A common type of business litigation case in Delaware involves post-closing purchase price adjustments, a variation of often-litigated earn-out disputes. Many agreements for the sale of a business include a provision that appoints an independent accounting firm to resolve disputes regarding a determination post-closing of working capital as of the closing date, for example, which impacts the final purchase price. A well-reasoned and pithy analysis of this type of issue was featured in a recent decision by the Complex Commercial Litigation Division of the Delaware Superior Court in the matter styled LDC Parent, LLC v. Essential Utilities, Inc., C.A. No. N20C-08-127-MMJ-CCLD (Del. Super. Apr. 28, 2021).
This decision determined that the particular post-closing dispute involved was subject to the binding decision of an independent accountant.

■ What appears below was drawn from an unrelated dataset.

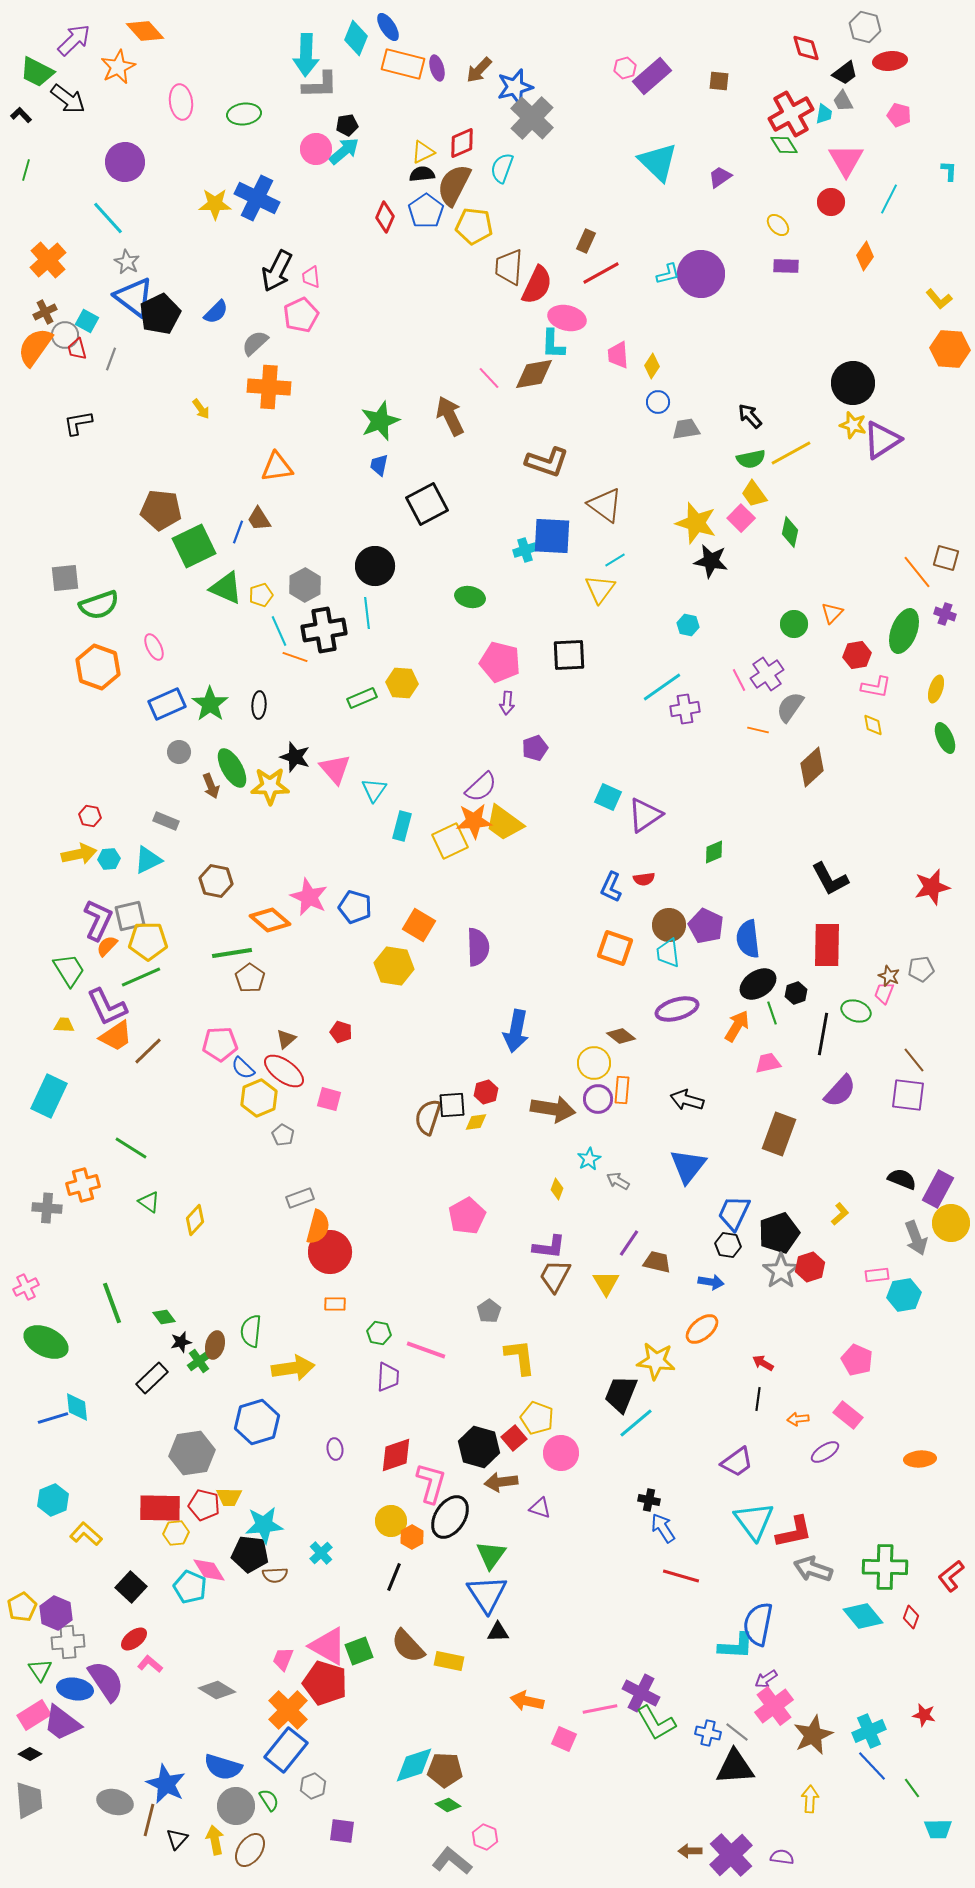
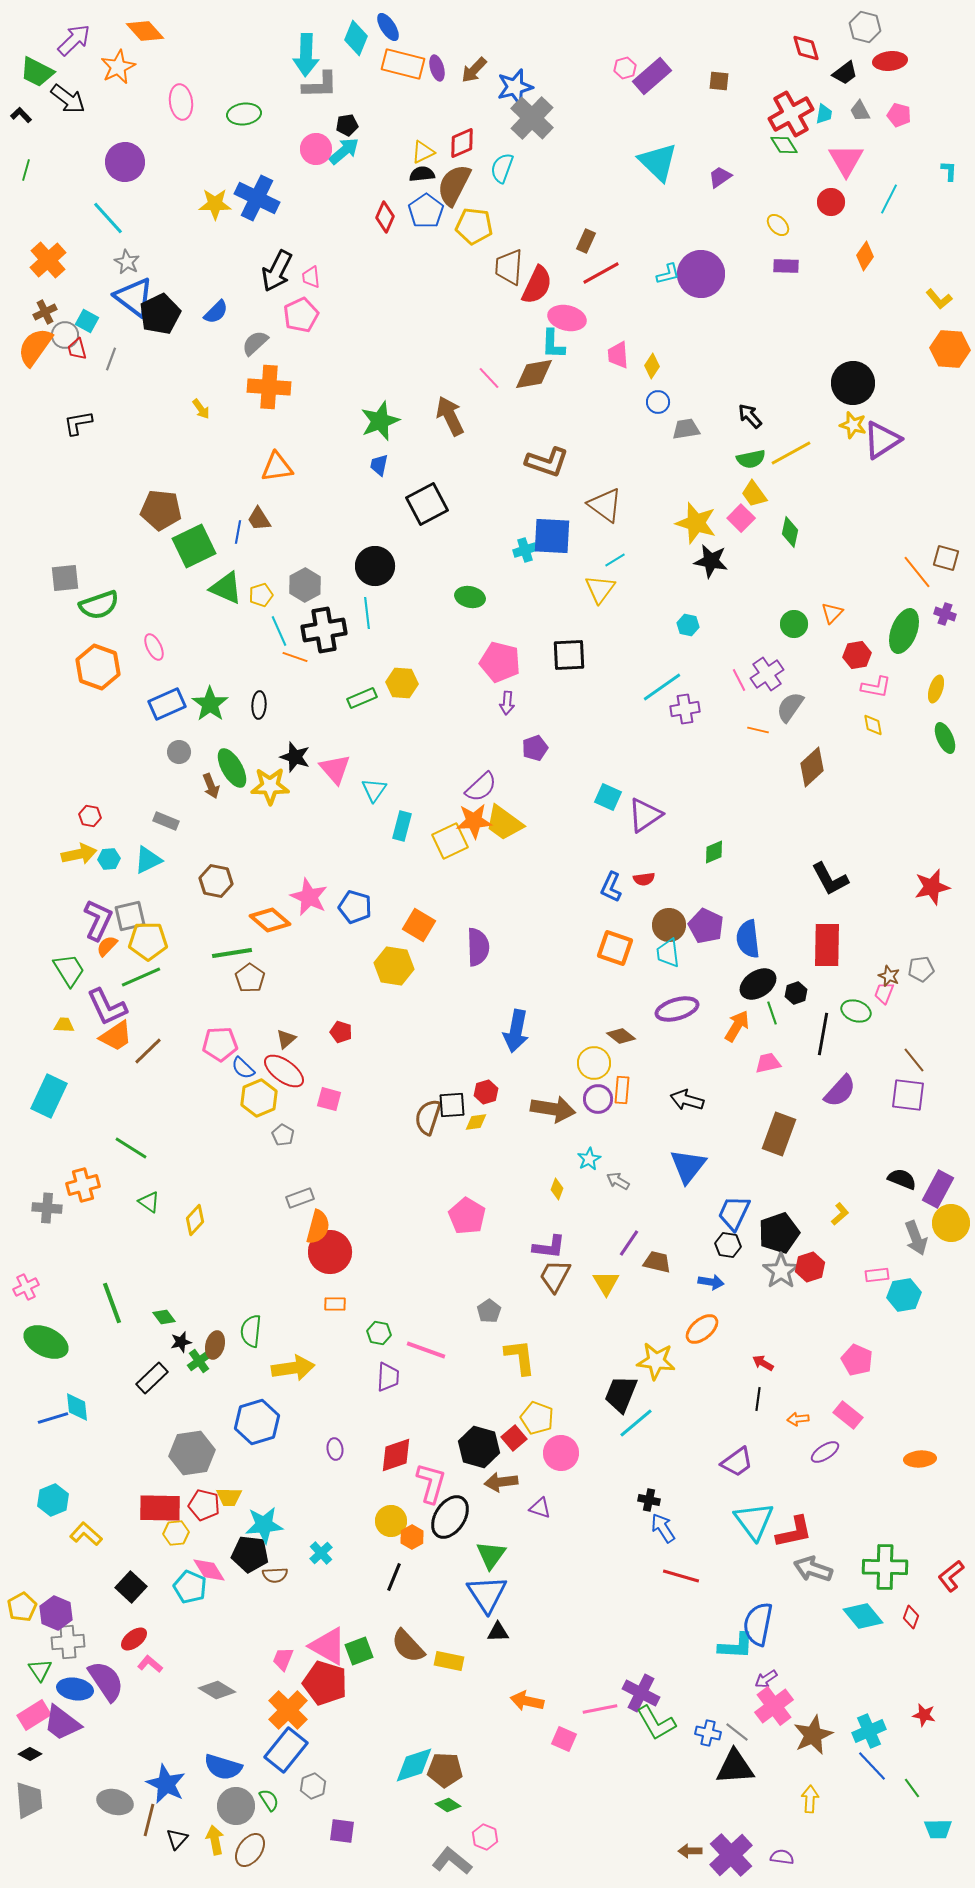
brown arrow at (479, 70): moved 5 px left
gray trapezoid at (843, 101): moved 17 px right, 10 px down
blue line at (238, 532): rotated 10 degrees counterclockwise
pink pentagon at (467, 1216): rotated 12 degrees counterclockwise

More specifically, the parties disagreed about whether a Capital Expenditure, defined in the agreement as actually paid or payable, was properly capitalized according to U.S. GAAP. The Court rejected the argument that the issue was one of contract interpretation that should be subject to judicial review–and agreed with the argument that the dispute was covered by a clause that made it fall within the scope of the independent accountant’s decision-making authority.
The Court also held that it was not necessary to decide at this point whether the accounting issue involved would result in the independent accountant serving as an expert or an arbitrator–though the opinion features many citations to Delaware opinions that have addressed that specific issue in the context of similar post-closing dispute clauses that provide for certain post-closing issues to be decided by an independent accountant.
This opinion should be kept handy in the toolbox of those who litigate post-closing price adjustment cases as well as those who draft such agreements.